NEW YORK (WABC) -- New York state leads the country in deaths at hospitals run by the Veterans Health Administration, the nation's largest healthcare network, according to data from the U.S. Department of Veterans Affairs.
New Jersey followed New York with the second-highest number of deaths nationwide, followed by Louisiana and Michigan, according to that data.
Between Wednesday and Thursday, 7 On Your Side Investigates analysis of confirmed coronavirus cases at VA hospitals throughout the Tri-State region revealed doctors had diagnosed about 106 new veterans with the virus and 14 had died.
Nationally, VA hospitals had reported 6,115 confirmed cases of coronavirus and 391 deaths as of late Thursday morning.

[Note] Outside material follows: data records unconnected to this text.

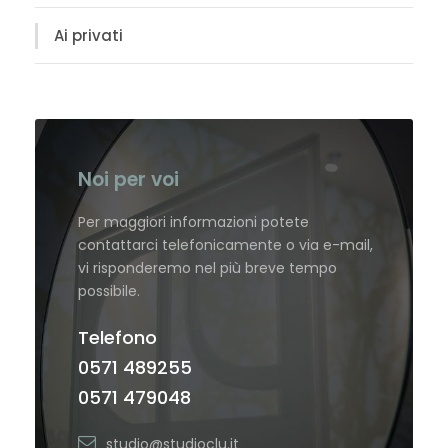
Ai privati
Noi per voi
Per maggiori informazioni potete
contattarci telefonicamente o via e-mail,
vi risponderemo nel più breve tempo
possibile.
Telefono
0571 489255
0571 479048
studio@studioclu.it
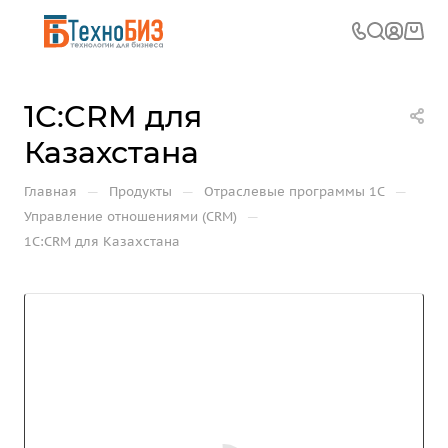
1С:CRM для
Казахстана
—
—
—
Главная
Продукты
Отраслевые программы 1С
—
Управление отношениями (CRM)
1С:CRM для Казахстана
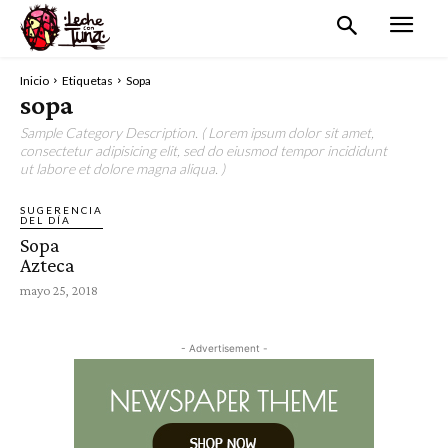
Inicio
Etiquetas
Sopa
sopa
Sample Category Description. ( Lorem ipsum dolor sit amet,
consectetur adipisicing elit, sed do eiusmod tempor incididunt
ut labore et dolore magna aliqua. )
SUGERENCIA
DEL DÍA
Sopa
Azteca
mayo 25, 2018
- Advertisement -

Willie Campbell, an Army veteran in New Jersey, is among the individuals fighting for his life in a VA hospital. His family said he was at the facility in East Orange, where 356 patients had died and 42 patients had been diagnosed with COVID-19.
"I am fearful my father is going to die, and my father is all we have right now," daughter Jacqueline Dobbs sad. "If he dies, it's like we're dying. And it's out of our hands because we can't even see him."
Campbell's family said they had to push for Campbell to be admitted into the VA hospital, which had recently sent him to a nursing home, where the family said he contracted coronavirus.
"I want to know, will the VA fight for his life?" Campbell's granddaughter Shanika McNair said. "The VA stated they didn't want him back there. People who have served this country deserve a little bit more when it comes to healthcare."
McNair and Dobbs said the VA ultimately admitted Campbell on Tuesday.
"I saw him Tuesday getting in the ambulance, and I followed it to the VA," Dobbs said. "And that is the last time I saw my father."
Their experience speaks to concerns veterans advocates have expressed about the number of deaths reported by the VA.
While the numbers only represent a fraction of the estimated hospital deaths nationwide, advocates worry the data doesn't present a complete picture of the number of veterans lost to coronavirus or the efforts the VA has taken to protect veterans during the pandemic.
"We feel that is the tip of the iceberg honestly," said James Fitzgerald, deputy director of the NYC Veterans Alliance. "I am quite concerned about the numbers we've seen historically when it comes to the VA turning away patients in order to have a lesser number of impacted personal."
Healthcare workers have also complained the VA has not done enough to prevent the virus from spreading to them or other individuals in the healthcare system.
"A lot of them aren't getting the protective equipment that they need," said Vincent Castellano, senior national vice president of the American Federation of Government Employees. "And it's not only protective equipment. In some cases, they haven't been properly trained to do certain jobs within the organization."
In a statement addressing the VA's response to the pandemic, VA Secretary Robert Wilkie said, "VA has a world-class medical team doing incredible work on the frontlines of this fight. We will continue to share best practices and lessons learned with other government agencies and the private health care system as appropriate so we can defeat COVID-19 as a nation."
VA Press Secretary Christina Noel also responded to allegations about a lack of PPE at VA hospitals.
"All VA facilities are equipped with essential items and supplies," Noel wrote in a statement. "We are continually monitoring the status of those items to ensure a robust supply chain. VA facilities are using PPE in accordance with CDC guidelines."
7 On Your Side Investigates could not directly compare the number of coronavirus cases and deaths at VA hospitals to other area hospitals outside the VA system because that information is not widely available.
The U.S. Department of Veterans Affairs is regularly updating its coronavirus caseload at this link: COVID-19 National Summary.